Изменить размер шрифта - +
Они существовали, и не было смысла отвергать этот факт. Если я отрицал идеи, которые они воплощали, я должен был устранить их по меньшей мере с моего собственного пути.

С этой точки зрения мысли, которыми я был одержим, представлялись мне беспомощными, ничем не подтвержденными, притом, что они противостояли целой системе идей. Но они одолевали меня. Я чувствовал себя маленьким, робким, но упрямым.

Должно было пройти еще целых полжизни, для того чтобы я отчетливо понял: восставая против общепринятых идей, на которых все зиждется, необходимо представить план переустройства мира, основанного уже на иных началах, приемлемых для тебя самого, и тем самым прийти к представлению о такой системе человеческих отношений, при которой все привычное исчезло бы без следа. Но революция подобного масштаба выходила за пределы моего юношеского воображения, каким бы смелым оно мне тогда ни казалось. Я не принимал основ мира, в который пришел, но этим все ограничивалось. Понимание могущества структур, против которых я восстал, толкало меня к конформизму. Я был бунтарем, но бунтарем бессильным.
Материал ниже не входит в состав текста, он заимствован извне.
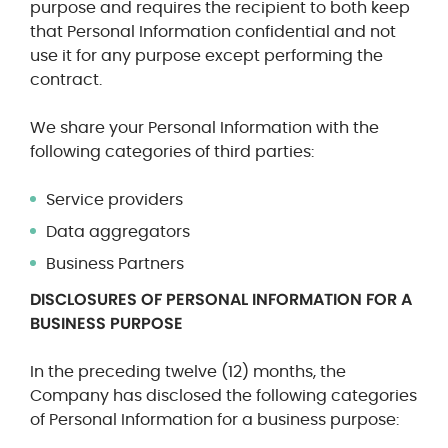
purpose and requires the recipient to both keep
that Personal Information confidential and not
use it for any purpose except performing the
contract.
We share your Personal Information with the
following categories of third parties:
Service providers
Data aggregators
Business Partners
DISCLOSURES OF PERSONAL INFORMATION FOR A
BUSINESS PURPOSE
In the preceding twelve (12) months, the
Company has disclosed the following categories
of Personal Information for a business purpose: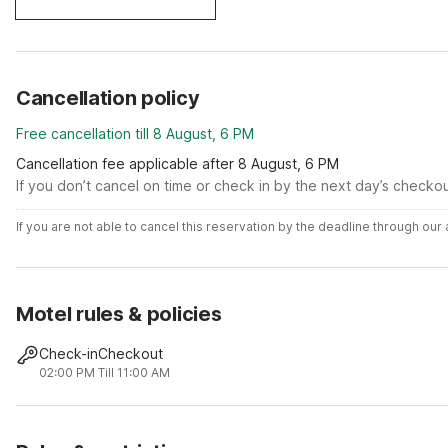
Cancellation policy
Free cancellation till 8 August, 6 PM
Cancellation fee applicable after 8 August, 6 PM
If you don’t cancel on time or check in by the next day’s checko
If you are not able to cancel this reservation by the deadline through ou
Motel rules & policies
Check-in
Checkout
02:00 PM
Till 11:00 AM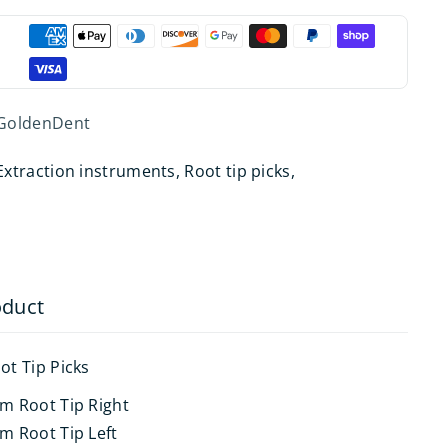
GoldenDent
Extraction instruments
,
Root tip picks
,
oduct
ot Tip Picks
um Root Tip Right
m Root Tip Left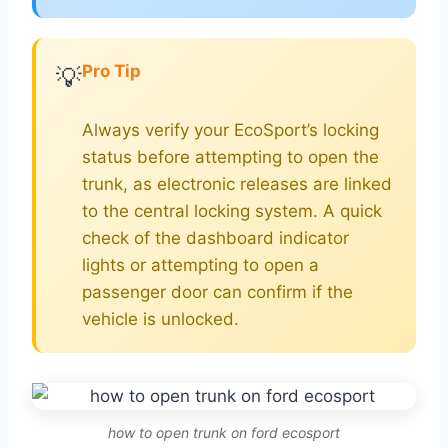
Pro Tip
💡
Always verify your EcoSport’s locking
status before attempting to open the
trunk, as electronic releases are linked
to the central locking system. A quick
check of the dashboard indicator
lights or attempting to open a
passenger door can confirm if the
vehicle is unlocked.
how to open trunk on ford ecosport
Я уже упомянул, что мой магазин гордился библиотекой для продавцов. Она состояла преимущественно из популярной беллетристики. Я взял себе за правило, которого придерживался на протяжении нескольких лет, не читать романов и не играть ни в какие игры. В этом не было, как может показаться, никакого снобизма. Просто мне очень хотелось учиться, времени у меня было в обрез, а я знал, что хороший рассказ может меня увлечь, подобно требующей искусства игре. Так что я не прикасался к книжному шкафу. Но были одна-две книги, сыгравшие для меня большую роль. Речь идет о компиляциях, возместивших мне недостатки тогдашней системы образования. Я не могу сейчас припомнить, что это были за книги. Это могло быть и «Популярное знание» Кассела — наверное, я упомянул это издание Джеффри Уэсту, который тут же предположил, что я покупал его выпусками. Предположение его объясняется естественным стремлением автора к деталям, которые оживляли повествование. На самом же деле я никогда не покупал подобных выпусков. У меня для этого просто не было денег. Я склонен думать, что пользовался я компактным энциклопедическим изданием, выходившим в Эдинбурге, в солидной фирме Чемберса. Там были подробные очерки различных философских систем, обзорные работы по физике и биологии, сделанные, как мне кажется, сведущими и добросовестными шотландцами.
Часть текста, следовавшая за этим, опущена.